S’agissant du report en arrière des déficits, une double limitation s’applique à présent au mécanisme : imputation uniquement sur le bénéfice de l’exercice précédent et le montant du déficit reporté en arrière est plafonné à 1M€. Ces nouvelles dispositions limitent l’intérêt du dispositif aux seules PME en raison du faible montant.

Concernant le report en avant, un mécanisme de plafonnement du déficit imputable entre en vigueur. Les sociétés ne peuvent en effet plus imputer le montant total de leurs déficits antérieurs. L’imputation est limitée à un montant de 1 million d’euros majoré de 60% du montant correspondant au bénéfice fiscal diminué du montant d’un million.

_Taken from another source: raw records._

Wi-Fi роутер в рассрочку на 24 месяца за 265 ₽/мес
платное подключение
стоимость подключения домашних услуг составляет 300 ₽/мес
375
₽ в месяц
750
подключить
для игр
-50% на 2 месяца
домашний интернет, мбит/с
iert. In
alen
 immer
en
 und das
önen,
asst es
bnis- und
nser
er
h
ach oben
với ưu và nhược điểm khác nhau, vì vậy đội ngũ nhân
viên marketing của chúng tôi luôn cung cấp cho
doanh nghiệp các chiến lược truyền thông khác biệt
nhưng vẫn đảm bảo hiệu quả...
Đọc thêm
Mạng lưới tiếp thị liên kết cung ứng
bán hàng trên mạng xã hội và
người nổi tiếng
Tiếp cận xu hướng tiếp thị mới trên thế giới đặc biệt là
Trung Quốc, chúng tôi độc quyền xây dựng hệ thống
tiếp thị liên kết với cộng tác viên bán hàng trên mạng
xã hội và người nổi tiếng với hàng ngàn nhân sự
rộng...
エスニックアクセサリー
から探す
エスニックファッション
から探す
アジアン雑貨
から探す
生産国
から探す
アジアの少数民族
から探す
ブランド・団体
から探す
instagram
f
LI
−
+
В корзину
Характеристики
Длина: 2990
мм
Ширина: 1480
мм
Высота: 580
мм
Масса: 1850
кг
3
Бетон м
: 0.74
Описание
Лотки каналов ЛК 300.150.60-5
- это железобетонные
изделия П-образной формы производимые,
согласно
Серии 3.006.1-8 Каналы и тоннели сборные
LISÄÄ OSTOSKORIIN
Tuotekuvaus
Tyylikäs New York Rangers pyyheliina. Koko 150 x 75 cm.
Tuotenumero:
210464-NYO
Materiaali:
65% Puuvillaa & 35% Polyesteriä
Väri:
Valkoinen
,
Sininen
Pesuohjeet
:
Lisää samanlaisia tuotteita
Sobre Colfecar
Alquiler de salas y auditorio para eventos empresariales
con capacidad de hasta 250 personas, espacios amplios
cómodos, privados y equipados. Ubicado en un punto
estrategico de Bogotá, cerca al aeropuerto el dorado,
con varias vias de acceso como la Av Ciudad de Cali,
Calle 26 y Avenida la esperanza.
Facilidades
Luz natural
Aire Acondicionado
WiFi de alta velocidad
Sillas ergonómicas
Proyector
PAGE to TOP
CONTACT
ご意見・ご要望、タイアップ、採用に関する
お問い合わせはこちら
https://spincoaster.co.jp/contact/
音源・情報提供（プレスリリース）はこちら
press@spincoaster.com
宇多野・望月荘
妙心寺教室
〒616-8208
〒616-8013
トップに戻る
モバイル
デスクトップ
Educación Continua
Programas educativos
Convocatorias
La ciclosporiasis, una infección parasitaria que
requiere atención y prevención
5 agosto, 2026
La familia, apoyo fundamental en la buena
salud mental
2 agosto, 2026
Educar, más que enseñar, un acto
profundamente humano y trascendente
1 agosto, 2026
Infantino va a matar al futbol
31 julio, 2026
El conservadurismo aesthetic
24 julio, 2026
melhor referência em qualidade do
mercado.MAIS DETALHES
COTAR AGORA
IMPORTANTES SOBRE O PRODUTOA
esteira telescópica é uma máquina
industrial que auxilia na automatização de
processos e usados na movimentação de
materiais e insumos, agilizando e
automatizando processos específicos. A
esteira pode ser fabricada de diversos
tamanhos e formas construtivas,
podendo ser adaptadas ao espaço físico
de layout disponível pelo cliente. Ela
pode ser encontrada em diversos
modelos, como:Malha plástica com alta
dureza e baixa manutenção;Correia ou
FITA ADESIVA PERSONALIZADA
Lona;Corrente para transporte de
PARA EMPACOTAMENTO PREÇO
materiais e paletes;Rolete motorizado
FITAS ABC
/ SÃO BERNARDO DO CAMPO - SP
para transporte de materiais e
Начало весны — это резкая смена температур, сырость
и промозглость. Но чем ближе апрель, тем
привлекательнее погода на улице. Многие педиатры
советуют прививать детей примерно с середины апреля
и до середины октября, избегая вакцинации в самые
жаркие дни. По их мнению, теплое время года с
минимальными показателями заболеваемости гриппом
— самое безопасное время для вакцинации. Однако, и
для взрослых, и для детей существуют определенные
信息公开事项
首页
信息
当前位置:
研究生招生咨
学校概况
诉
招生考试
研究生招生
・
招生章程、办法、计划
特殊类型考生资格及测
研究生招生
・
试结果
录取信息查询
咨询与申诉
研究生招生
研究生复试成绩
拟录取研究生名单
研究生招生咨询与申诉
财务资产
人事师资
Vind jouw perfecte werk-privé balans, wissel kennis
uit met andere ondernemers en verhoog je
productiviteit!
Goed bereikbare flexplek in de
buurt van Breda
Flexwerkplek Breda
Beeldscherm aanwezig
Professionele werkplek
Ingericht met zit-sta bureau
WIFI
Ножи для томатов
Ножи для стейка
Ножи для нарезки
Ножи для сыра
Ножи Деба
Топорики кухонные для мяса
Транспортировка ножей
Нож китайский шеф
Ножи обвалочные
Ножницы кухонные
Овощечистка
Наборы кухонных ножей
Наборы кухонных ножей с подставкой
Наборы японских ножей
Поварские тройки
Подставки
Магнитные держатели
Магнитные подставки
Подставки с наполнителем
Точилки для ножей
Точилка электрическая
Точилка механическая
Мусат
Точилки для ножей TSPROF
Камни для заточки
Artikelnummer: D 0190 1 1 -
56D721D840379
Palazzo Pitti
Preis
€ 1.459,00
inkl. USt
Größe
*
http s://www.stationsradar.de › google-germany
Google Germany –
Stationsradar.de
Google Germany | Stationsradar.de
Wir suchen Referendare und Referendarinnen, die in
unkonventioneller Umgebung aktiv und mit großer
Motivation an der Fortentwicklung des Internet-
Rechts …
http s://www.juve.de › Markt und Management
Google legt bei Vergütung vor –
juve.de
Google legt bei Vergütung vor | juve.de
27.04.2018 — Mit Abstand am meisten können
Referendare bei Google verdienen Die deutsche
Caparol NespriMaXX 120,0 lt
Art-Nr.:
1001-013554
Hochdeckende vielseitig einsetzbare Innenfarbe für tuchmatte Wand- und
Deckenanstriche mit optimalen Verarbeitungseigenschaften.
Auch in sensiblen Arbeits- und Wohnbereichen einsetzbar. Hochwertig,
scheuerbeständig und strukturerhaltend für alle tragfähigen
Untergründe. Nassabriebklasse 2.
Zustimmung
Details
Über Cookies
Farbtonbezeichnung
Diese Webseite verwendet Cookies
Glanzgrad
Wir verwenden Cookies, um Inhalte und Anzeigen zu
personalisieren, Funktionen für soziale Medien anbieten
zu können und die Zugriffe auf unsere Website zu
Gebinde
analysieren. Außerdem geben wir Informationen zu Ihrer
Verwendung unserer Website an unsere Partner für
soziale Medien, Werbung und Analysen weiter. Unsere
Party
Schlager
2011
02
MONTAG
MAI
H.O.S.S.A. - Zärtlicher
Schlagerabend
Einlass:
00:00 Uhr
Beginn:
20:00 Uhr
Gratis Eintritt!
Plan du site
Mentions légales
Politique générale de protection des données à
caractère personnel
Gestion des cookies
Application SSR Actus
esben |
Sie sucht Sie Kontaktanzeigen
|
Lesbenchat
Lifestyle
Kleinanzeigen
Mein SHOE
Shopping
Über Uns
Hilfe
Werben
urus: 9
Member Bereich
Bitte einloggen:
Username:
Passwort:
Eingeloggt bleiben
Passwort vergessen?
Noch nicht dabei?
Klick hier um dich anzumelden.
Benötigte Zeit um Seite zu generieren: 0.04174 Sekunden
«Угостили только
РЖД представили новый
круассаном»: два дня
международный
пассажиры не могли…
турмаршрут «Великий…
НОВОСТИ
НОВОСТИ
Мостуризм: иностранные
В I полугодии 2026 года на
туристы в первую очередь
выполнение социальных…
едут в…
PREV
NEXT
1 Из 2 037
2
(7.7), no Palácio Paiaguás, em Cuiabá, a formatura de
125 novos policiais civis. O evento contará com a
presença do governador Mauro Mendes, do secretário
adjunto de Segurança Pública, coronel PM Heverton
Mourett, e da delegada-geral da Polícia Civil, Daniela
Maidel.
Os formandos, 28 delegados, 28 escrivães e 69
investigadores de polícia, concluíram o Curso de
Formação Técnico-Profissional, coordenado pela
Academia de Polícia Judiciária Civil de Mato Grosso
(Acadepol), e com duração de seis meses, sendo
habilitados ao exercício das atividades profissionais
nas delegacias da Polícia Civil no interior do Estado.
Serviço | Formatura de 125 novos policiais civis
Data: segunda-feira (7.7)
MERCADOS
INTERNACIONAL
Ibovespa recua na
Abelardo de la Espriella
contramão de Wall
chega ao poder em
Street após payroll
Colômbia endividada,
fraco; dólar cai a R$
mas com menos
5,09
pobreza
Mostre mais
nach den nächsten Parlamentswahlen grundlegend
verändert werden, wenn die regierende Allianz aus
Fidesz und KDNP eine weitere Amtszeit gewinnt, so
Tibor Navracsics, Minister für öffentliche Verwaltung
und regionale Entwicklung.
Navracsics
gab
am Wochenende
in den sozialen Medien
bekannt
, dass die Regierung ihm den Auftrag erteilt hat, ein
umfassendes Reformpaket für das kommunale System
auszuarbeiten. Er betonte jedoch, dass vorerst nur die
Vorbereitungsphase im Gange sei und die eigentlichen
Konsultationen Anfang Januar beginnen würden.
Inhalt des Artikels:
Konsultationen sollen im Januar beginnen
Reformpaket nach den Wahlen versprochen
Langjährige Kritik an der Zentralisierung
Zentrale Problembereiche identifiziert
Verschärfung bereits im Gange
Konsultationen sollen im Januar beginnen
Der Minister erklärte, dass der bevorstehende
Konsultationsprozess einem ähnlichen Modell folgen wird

Par exemple, si une société soummise à l’IS dispose de déficits fiscaux reportables de 6 M€, qu’elle réalise un bénéfice fiscal de 2 M€ en 2011. Dans le cadre de ce nouveau dispositif, le déficit imputable sera de :
1000 K€ + (2000 K€-1000K€) x 60% =1 600 K€. En 2011, cette société enregistrera un impôt sur les sociétés de (2000 K€- 1600 K€) x 33,1/3% = 133 K€

Des impacts pour les entreprises

Cette réglementation a des conséquences très négatives pour les entreprises. Les entreprises vont payer de l’impôt sur les sociétés alors qu’elles disposent encore de déficits reportables. En conséquence, le montant du résultat net sera affecté et surtout la trésorerie des entreprises au bénéfice de l’Etat.

Cette mesure pénalise surtout les entreprises qui développent des projets d’envergure. Ces projets génèrent souvent des pertes sur les premières années qui seront imputées de façon plus longue sur les bénéfices futurs.La rentabilité globale du projet va se trouver diminuée par des flux de trésorerie fiscaux moins favorables.

Néanmoins, cette disposition affecte de façon plus modérée les PME, en raison du seuil de 1 million d’euros à partir duquel elle s’applique. Par ailleurs, pour les entreprises de taille plus importante, elle renforce l’intérêt du régime de l’intégration fiscale qui permet une compensation des résultats bénéficiaires et des pertes au niveau d’un groupe intégré.

 Conséquences sur les comptes consolidés

Au niveau des comptes consolidés, la limitation du report des déficits peut avoir des conséquences sur la prise en compte des impôts différés actifs. En effet, les impôts différés actifs sont comptabilisés au regard des perspectives bénéficiaires futures.

Cette limitation pourra contraindre les entreprises consolidées à revoir la valorisation des impôts différés actifs en raison du mécanisme de plafonnement.